The Medieval Review 11.10.5

Coolman, Boyd Taylor and Dale M. Coulter. Trinity and Creation. Victorine Texts in Translation. Turnhout: Brepolis Publishers NV, 2010. Pp. 428. 60 EUR. ISBN 978-2-503-53458-9. . .

Reviewed by:

Philip O'Mara
Independent Scholar
pomara@bridgewater.edu

This is the first of five volumes, with plans for five more, of selections from the works produced in the twelfth and thirteenth centuries at the Abbey of Saint Victor in Paris, a community of Augustinian canons founded in 1108. The abbey was richly endowed by, among others, the royal family, and for about a century a leading intellectual center in Paris. As the first in the series this book calls for an investment of more than its own cost; if the other volumes, including books on love, on biblical interpretation, and on spirituality, approximate the quality of this one the expense will be justified.
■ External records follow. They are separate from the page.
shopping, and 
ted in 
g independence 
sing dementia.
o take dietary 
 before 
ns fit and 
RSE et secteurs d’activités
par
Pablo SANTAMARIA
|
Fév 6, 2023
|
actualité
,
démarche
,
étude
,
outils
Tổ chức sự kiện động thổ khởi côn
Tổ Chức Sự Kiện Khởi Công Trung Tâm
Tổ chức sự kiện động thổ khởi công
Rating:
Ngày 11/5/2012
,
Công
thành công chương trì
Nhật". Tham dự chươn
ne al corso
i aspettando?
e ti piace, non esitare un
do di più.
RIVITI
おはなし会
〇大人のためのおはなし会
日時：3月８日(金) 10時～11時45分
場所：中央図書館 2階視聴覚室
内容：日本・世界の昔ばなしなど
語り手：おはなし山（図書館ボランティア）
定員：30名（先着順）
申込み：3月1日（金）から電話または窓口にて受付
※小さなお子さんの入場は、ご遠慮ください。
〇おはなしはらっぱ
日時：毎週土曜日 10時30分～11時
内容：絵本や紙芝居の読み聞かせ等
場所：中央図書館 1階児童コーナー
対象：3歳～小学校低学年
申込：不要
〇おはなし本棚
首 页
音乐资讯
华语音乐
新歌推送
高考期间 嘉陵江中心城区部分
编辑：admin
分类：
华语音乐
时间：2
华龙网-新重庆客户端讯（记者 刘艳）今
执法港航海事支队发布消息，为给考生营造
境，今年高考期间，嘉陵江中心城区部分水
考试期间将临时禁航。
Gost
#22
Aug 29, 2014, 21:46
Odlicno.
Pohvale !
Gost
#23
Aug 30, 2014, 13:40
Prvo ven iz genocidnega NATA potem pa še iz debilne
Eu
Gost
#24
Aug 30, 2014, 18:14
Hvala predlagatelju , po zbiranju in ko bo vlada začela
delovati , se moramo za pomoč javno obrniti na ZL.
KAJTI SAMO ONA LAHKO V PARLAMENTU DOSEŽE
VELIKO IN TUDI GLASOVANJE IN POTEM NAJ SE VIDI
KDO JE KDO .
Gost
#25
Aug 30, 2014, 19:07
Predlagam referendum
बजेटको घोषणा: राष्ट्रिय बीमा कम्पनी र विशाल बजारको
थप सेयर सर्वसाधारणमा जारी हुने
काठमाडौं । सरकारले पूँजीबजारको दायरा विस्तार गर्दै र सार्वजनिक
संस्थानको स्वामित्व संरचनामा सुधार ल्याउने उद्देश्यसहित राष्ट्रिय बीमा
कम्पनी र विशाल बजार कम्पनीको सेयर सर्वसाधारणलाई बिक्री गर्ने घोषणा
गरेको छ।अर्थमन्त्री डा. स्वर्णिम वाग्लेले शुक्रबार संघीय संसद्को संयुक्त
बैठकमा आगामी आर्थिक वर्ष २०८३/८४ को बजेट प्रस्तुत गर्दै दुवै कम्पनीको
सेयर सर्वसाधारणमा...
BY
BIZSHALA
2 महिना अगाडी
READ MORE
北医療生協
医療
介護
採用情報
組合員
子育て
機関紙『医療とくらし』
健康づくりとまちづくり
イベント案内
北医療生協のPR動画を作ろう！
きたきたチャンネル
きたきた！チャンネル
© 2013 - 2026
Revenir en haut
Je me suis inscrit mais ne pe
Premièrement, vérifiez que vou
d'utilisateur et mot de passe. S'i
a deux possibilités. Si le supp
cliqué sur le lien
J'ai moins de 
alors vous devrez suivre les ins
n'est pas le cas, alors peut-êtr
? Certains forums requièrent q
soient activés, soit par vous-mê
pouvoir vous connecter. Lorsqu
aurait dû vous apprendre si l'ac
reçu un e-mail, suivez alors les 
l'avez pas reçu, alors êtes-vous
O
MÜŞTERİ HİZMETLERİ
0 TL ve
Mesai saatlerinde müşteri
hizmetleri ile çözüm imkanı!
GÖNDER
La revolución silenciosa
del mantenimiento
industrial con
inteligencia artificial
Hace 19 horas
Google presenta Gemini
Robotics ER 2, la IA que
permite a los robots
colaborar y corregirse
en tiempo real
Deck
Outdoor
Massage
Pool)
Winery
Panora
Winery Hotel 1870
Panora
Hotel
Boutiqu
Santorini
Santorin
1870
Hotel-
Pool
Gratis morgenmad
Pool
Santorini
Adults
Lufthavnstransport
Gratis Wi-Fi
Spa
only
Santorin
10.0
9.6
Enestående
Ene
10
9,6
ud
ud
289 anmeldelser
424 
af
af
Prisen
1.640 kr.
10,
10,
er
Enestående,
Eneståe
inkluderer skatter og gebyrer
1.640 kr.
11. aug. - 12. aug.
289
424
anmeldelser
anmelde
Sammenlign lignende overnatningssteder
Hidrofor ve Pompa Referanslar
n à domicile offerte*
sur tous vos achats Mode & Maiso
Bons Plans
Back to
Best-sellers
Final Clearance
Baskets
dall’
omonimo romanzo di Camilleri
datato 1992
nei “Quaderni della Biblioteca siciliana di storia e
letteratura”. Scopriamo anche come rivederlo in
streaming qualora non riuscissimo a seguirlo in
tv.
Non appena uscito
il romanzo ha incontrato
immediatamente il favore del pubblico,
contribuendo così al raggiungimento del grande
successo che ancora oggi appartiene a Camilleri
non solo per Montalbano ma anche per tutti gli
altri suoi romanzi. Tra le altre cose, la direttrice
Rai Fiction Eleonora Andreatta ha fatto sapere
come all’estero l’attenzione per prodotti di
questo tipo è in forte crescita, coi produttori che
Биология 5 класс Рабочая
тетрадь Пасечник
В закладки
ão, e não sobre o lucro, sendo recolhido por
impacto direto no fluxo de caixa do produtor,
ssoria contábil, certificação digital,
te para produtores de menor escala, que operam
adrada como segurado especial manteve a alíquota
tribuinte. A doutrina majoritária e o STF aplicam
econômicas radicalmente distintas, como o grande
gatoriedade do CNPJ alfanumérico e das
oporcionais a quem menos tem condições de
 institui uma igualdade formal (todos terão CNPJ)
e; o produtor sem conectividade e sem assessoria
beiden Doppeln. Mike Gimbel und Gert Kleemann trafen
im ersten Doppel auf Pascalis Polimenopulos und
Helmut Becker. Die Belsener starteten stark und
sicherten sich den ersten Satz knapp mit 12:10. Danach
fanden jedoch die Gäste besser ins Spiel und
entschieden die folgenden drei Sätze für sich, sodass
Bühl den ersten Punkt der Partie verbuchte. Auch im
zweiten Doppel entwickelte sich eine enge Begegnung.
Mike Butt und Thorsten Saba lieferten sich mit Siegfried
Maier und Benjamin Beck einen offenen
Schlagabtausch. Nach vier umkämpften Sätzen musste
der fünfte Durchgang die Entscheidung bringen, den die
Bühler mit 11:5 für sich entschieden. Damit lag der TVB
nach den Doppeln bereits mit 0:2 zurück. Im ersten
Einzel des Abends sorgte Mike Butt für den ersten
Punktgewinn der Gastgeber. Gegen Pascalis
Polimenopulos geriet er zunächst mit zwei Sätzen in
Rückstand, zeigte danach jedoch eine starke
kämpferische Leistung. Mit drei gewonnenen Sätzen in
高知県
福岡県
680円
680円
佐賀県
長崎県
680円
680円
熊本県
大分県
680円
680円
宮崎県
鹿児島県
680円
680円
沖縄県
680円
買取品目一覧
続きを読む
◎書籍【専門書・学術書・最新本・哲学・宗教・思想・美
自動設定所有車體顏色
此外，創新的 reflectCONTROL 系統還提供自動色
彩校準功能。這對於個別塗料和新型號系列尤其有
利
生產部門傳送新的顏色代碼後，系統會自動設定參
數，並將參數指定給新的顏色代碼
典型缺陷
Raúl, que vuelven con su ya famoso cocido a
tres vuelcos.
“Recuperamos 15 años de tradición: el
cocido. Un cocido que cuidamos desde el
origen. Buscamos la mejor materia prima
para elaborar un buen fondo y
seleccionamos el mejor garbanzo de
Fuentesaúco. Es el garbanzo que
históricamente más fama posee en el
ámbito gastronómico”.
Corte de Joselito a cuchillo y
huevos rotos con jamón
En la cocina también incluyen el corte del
The editors of the project. Gover Zinn and Hugh Feiss, O.S.B., are distinguished specialists in Victorine thought.

Three texts from Hugh and Richard, the most important philosophers and theologians in the Victorine school, are for the first time translated completely into English translation, and on the basis of recently established critical editions. The introductions and the extensive end notes are models of learning, insight, precision, clarity and focus on relevant concerns. Dr. Coolman's General Introduction summarizes most of the leading ideas found in Hugh's and Richard's works translated in the volume, with a concentration on divine goodness in relation to the created world.

The Abbey of St. Victor was a spiritually vigorous intellectual center. Hugh and Richard were both cosmologists and theologians, each commitment implicating the other. Arguably, Hugh's fascination with order in nature requires, shapes and reinforces his theology; while in Richard the demands of theology, especially reflection on the mystery of the Trinity, provoke devotion to creation in all of its splendor. In both authors and in Adam's hymns, religious piety and ecological enthusiasm stimulate one another.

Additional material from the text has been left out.